I have a 1986 Chevy C10 pickup. the fuel pump froze up and damaged the cam shaft so now not even a new fuel pump will fix it. I want to convert it to electrical fuel pump but im not sure how to go about doing it. Any help is greatly appreciated thanks!


----------



## octaneman (May 13, 2009)

*Re: Fuel pump replacement 86 chevy C10*

Carburated engines cannot be retrofitted to accommodate electric fuel pumps it just doesn't work. Contrary to popular belief, fuel doesn't simply burn, it has to be atomized first in order for combustion to take place. 

There are sites online dedicated to the modification you want to do, but unless your willing spend a few thousand bucks doing it, it will be cheaper to just replace the camshaft and the pump.


----------



## Logo09 (May 15, 2008)

*Re: Fuel pump replacement 86 chevy C10*

i know fuel doesnt just burn, thats what a carburetor is for. i just want to pump the fuel to the carburetor using an electric pump instead of the mechanical one, they sell kits at my local napa store to do this, i just wanted some input from someone who might have done this already or knows what other problems i might run into.


----------



## Midnight Tech (Dec 31, 2001)

*Re: Fuel pump replacement 86 chevy C10*

Logo, what size engine? I looked at NAPA's catalog and unless it's a diesel you should be able to use a Bosch N69404 pump to get things back going and a Balkamp 735-4368 block off plate to cover the hole in the block where the old one was.
Just be sure to wire it through the oil pressure switch so if you lose oil pressure it'll stop the pump from running.
I did something similar to this on a 79 Monza whose pump gave up - and I didn't feel like dropping the tank just to replace it.


----------



## Logo09 (May 15, 2008)

*Re: Fuel pump replacement 86 chevy C10*

I have the 305 engine, do you think i will need a pressure regulator or anything? or should it pretty much just work? i dont mind dropping the tank if i have to, i replaced it already so its all brand new, is there also an in tank pump option?


----------



## Midnight Tech (Dec 31, 2001)

*Re: Fuel pump replacement 86 chevy C10*

No, everything I show indicates that truck is a carb engine so no regulator would be needed.

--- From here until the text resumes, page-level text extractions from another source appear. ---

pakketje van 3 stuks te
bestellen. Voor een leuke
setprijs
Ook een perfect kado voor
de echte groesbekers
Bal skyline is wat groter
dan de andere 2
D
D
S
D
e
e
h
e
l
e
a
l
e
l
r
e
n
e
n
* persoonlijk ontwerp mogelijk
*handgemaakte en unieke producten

It should work fine just to hook it up and go...don't try to do an in-tank setup-you're just setting yourself up for more grief than is needed.


----------



## Logo09 (May 15, 2008)

*Re: Fuel pump replacement 86 chevy C10*

Hey thanks midnight! Napa had all the parts and i got it all installed last night and it runs perfectly! Idles well and everything!!! $ 150 was much better than the cost of replacing the cam shaft!


----------



## Midnight Tech (Dec 31, 2001)

*Re: Fuel pump replacement 86 chevy C10*

Very good sir! Glad they had everything to get you back on the road again!


----------



## nfields51 (Aug 15, 2010)

*Re: Fuel pump replacement 86 chevy C10*

Thanks for this, I had the same problem in terms of looking for ways on converting it to electrical fuel pump. I have also tried checking on other sites that can help me on how to replace a fuel pump.


----------